Forest Service Facing Mountains of Trash : Parks: Officials say water quality and scenic beauty are threatened by excessive garbage and waste created by visitors to San Gabriel Canyon.

Share
SPECIAL TO THE TIMES

Last year, Donna Thompson found a dinette set during the annual Operation Supersweep in San Gabriel Canyon. The year before that, Marie Lopez stumbled upon a bag of hypodermic needles.

This year the pickup yielded more routine refuse: three tons of bottle caps, food wrappers, beer cartons and used diapers, all artifacts of the canyon’s 3 million annual visitors.

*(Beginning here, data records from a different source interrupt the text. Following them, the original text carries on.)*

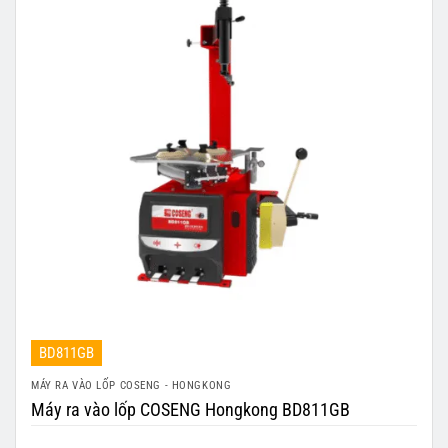
BD811GB
MÁY RA VÀO LỐP COSENG - HONGKONG
Máy ra vào lốp COSENG Hongkong BD811GB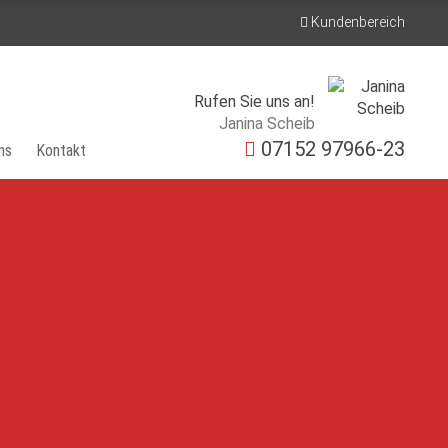
Kundenbereich
Rufen Sie uns an!
Janina Scheib
07152 97966-23
ns
Kontakt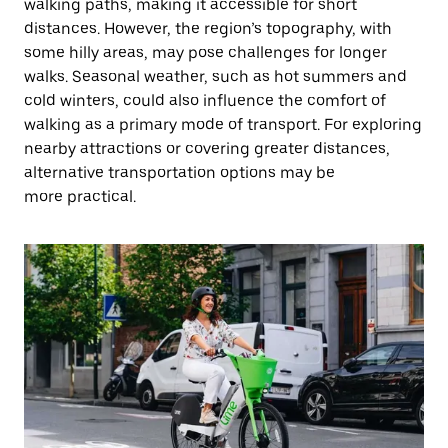
walking paths, making it accessible for short
distances. However, the region’s topography, with
some hilly areas, may pose challenges for longer
walks. Seasonal weather, such as hot summers and
cold winters, could also influence the comfort of
walking as a primary mode of transport. For exploring
nearby attractions or covering greater distances,
alternative transportation options may be
more practical.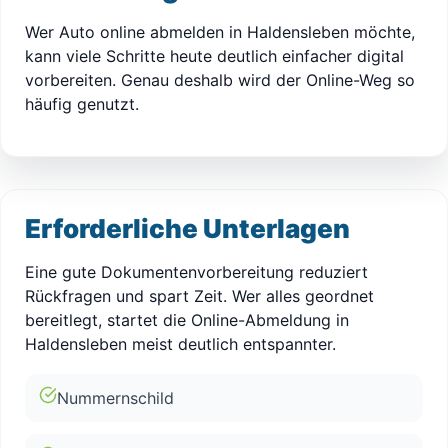
Wer Auto online abmelden in Haldensleben möchte,
kann viele Schritte heute deutlich einfacher digital
vorbereiten. Genau deshalb wird der Online-Weg so
häufig genutzt.
Erforderliche Unterlagen
Eine gute Dokumentenvorbereitung reduziert
Rückfragen und spart Zeit. Wer alles geordnet
bereitlegt, startet die Online-Abmeldung in
Haldensleben meist deutlich entspannter.
Nummernschild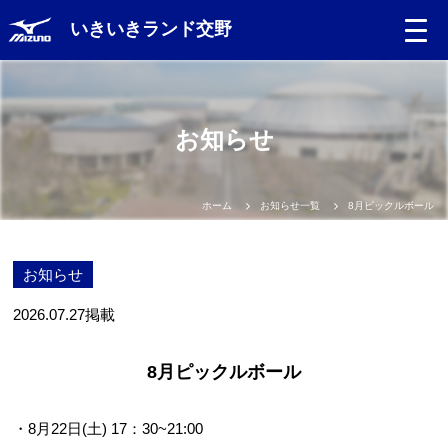
いきいきランド交野
お知らせ
ホーム
お知らせ一覧
8月ピックルボール
お知らせ
2026.07.27
掲載
8月ピックルボール
・8月22日(土) 17：30~21:00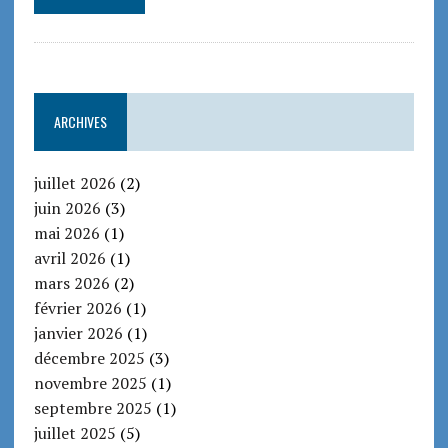
ARCHIVES
juillet 2026
(2)
juin 2026
(3)
mai 2026
(1)
avril 2026
(1)
mars 2026
(2)
février 2026
(1)
janvier 2026
(1)
décembre 2025
(3)
novembre 2025
(1)
septembre 2025
(1)
juillet 2025
(5)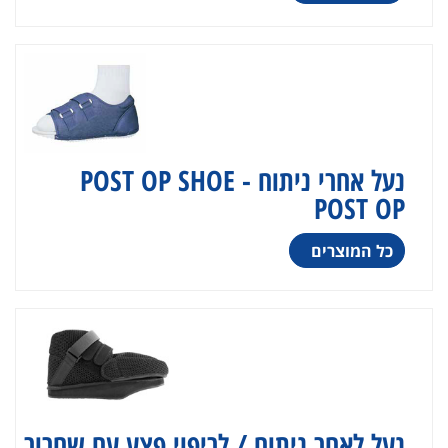
נעל אחרי ניתוח POST OP SHOE -
POST OP
כל המוצרים
נעל לאחר ניתוח / לריפוי פצע עם שחרור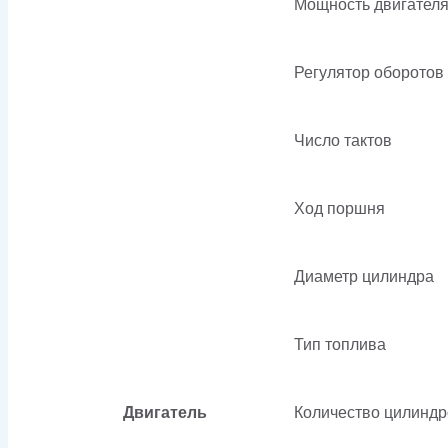
Мощность двигател
Регулятор оборотов
Число тактов
Ход поршня
Диаметр цилиндра
Тип топлива
Двигатель
Количество цилиндр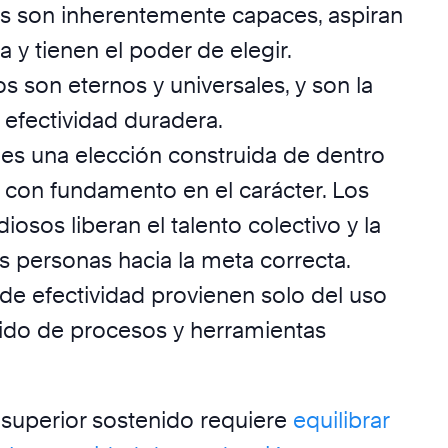
s son inherentemente capaces, aspiran
a y tienen el poder de elegir.
os son eternos y universales, y son la
 efectividad duradera.
 es una elección construida de dentro
a con fundamento en el carácter. Los
diosos liberan el talento colectivo y la
s personas hacia la meta correcta.
de efectividad provienen solo del uso
do de procesos y herramientas
superior sostenido requiere
equilibrar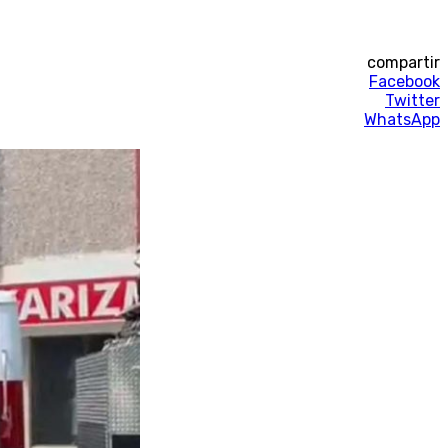
compartir
Facebook
Twitter
WhatsApp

With burgeoning urban areas pushing up against the mountains of the Angeles National Forest, as many as 30,000 people visit San Gabriel Canyon each day on summer weekends, bringing with them some of the urban ills they seek to escape.

Advertisement

The scars of recreational use are evident along the stream bed. A paper plate, still smeared with food, floats in the water. Graffiti disfigures the rugged canyon wall. A box full of plastic soda bottles and picnic debris sits nearby, along with several soiled diapers. Squirrels scamper in an overflowing trash bin. The bathroom of a nearby picnic area is swamped with used toilet paper and puddles of urine.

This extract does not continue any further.